▸ **TASK REQUIREMENTS**
Your reply should repeat all records verbatim and contain no images.

#### MATERIAL FOR THIS EXERCISE

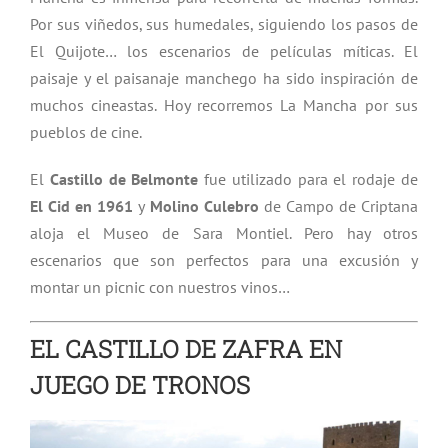
Por sus viñedos, sus humedales, siguiendo los pasos de
El Quijote… los escenarios de películas míticas. El
paisaje y el paisanaje manchego ha sido inspiración de
muchos cineastas. Hoy recorremos La Mancha por sus
pueblos de cine.
El
Castillo de Belmonte
fue utilizado para el rodaje de
El Cid en 1961
y
Molino Culebro
de Campo de Criptana
aloja el Museo de Sara Montiel. Pero hay otros
escenarios que son perfectos para una excusión y
montar un picnic con nuestros vinos…
EL CASTILLO DE ZAFRA EN
JUEGO DE TRONOS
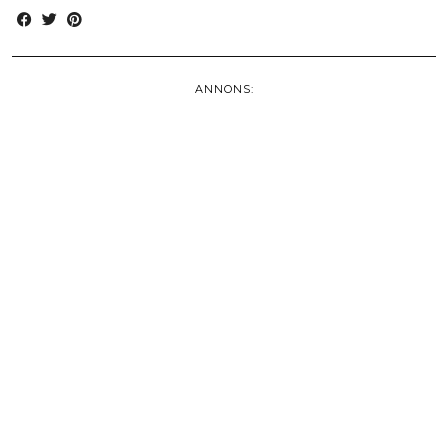
ANNONS:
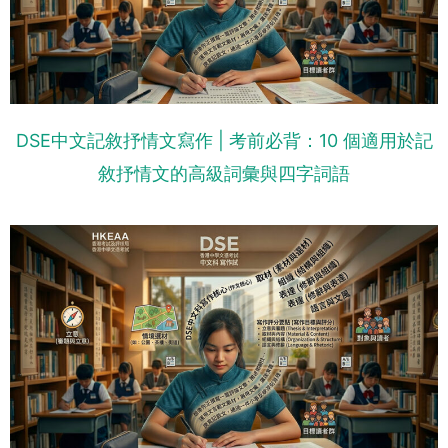
DSE中文記敘抒情文寫作 | 考前必背：10 個適用於記
敘抒情文的高級詞彙與四字詞語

########

▸ **EXERCISE RESULT**
Por sus viñedos, sus humedales, siguiendo los pasos de
El Quijote… los escenarios de películas míticas. El
paisaje y el paisanaje manchego ha sido inspiración de
muchos cineastas. Hoy recorremos La Mancha por sus
pueblos de cine.
El
Castillo de Belmonte
fue utilizado para el rodaje de
El Cid en 1961
y
Molino Culebro
de Campo de Criptana
aloja el Museo de Sara Montiel. Pero hay otros
escenarios que son perfectos para una excusión y
montar un picnic con nuestros vinos…
EL CASTILLO DE ZAFRA EN
JUEGO DE TRONOS
ANNONS:
DSE中文記敘抒情文寫作 | 考前必背：10 個適用於記
敘抒情文的高級詞彙與四字詞語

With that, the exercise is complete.